Failures to retain a healthy proportion of the local economies characteristic of the 19th and early 20th century are why 3rd world ghettos are now emerging in 1st world nations. Victims include the unemployed, the marginally employed, retirees and those unable to qualify for ‘knowledge economy’ jobs.
There is no bottom to this decline. As economies spiral down, the apparent need for further automation, more efficiency, more outsourcing … means that increasingly sophisticated individuals and once-secure occupations will be discarded.
Hundred Mile Solutions would address these difficulties. They would invigorate and stabilize central economies, reduce pollution and conserve energy.
Only three components are required:
• Interested individuals, including those who are unemployed, marginalized and homeless, would be listed in catalogues or web-based databases of skills, tools, woodworking equipment, service station-like facilities, gardening opportunities, millinery and domestic arts….
• This information would allow people to produce goods and services to meet their own needs.
• To facilitate these activities, governments could establish local currencies and exchange rates linking them with federal currencies.
Although federal dollars could be used, several advantages would result from adopting regional currencies:
• The sense of belonging to an identifiable community would nurture enterprise and camaraderie.
• Regional currencies would constrain the migration of surplus value out of communities.
• Participants would have tangible incentives to develop skills and products for local consumption.

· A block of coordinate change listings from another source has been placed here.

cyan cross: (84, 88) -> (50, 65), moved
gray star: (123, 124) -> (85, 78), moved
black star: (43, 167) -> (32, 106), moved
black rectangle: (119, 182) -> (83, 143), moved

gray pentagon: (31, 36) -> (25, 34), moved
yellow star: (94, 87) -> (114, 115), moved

• Regional economies could transform social programs. Employment insurance and welfare would become bridge financing between central and regional economies.

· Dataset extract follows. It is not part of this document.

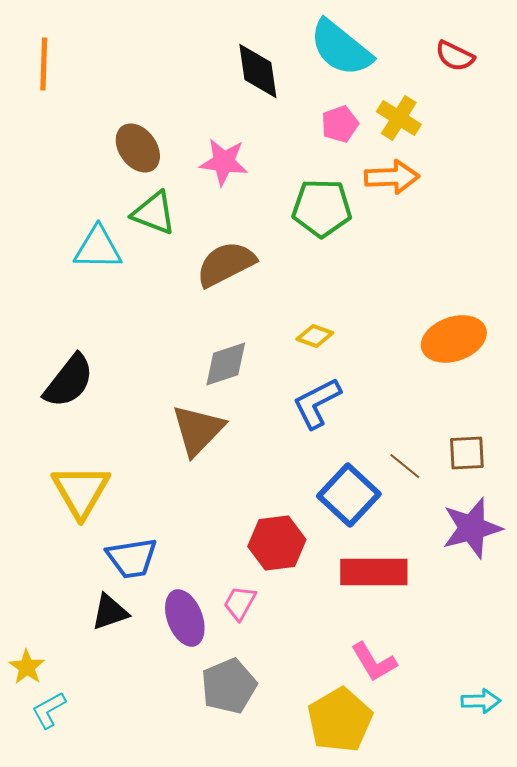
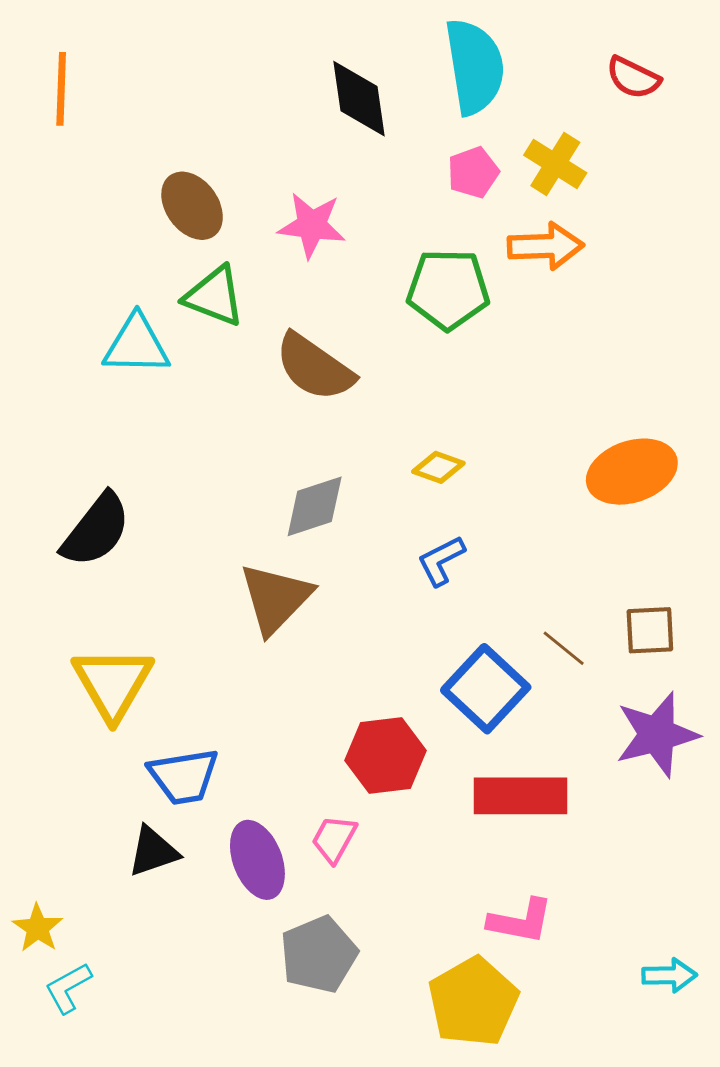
cyan semicircle: (341, 48) -> (475, 67), turned -138
brown semicircle: (226, 264) -> (315, 367), turned -118
blue L-shape: (317, 403) -> (441, 561), size x0.7
pink L-shape: (374, 662) -> (520, 921), turned -48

• Regional economies would encourage both private and government investments in local “means of production”. This would renew interest in value-adding skills: welding, carpentry, auto mechanics, animal husbandry, market gardening….
• Local employments would be inherently recession-proof. Recessions deepen because people curtail spending during economic downturns. If twenty five per cent of a nation’s GNP came from activities that could not be downsized, rationalized, automated or outsourced, this would stabilize main economies.
For decades, we should have been asking a simple question. Why must sophisticated nations discard individuals just because technologies and political developments have rendered them obsolete? With secondary economies in place, these individuals would no longer constitute such a moral dilemma. In addition to ‘innocent unemployment’ (unintended consequences of progress and development), governments have been controlling inflation and recession by deliberately adjusting employment levels with interest rate changes. Such measures only work when the unemployed are reduced to absolute poverty. As long as they have resources, the supply side of the supply:demand equation is reduced, while demand continues. In other words, unemployment is inflationary until its victims are destitute.
With regional economies as resources, governments could manage inflation and recession by encouraging movement into and out of community productions.
In conclusion, two futures are possible. Western nations can repair burgeoning third world ghettos by establishing local economies putting otherwise unemployable’ to work. This would also stabilize central economies and evolve economic strategies relevant to emerging nations. In addition, governments would acquire a way to manage domestic inflation and recession problems. Alternatively, western nations can continue on with business as usual.
In this case, ten per cent of human beings will soon own everything.
This may be a green plan that may will save the planet.
The cost will be the rest of us getting what we deserve.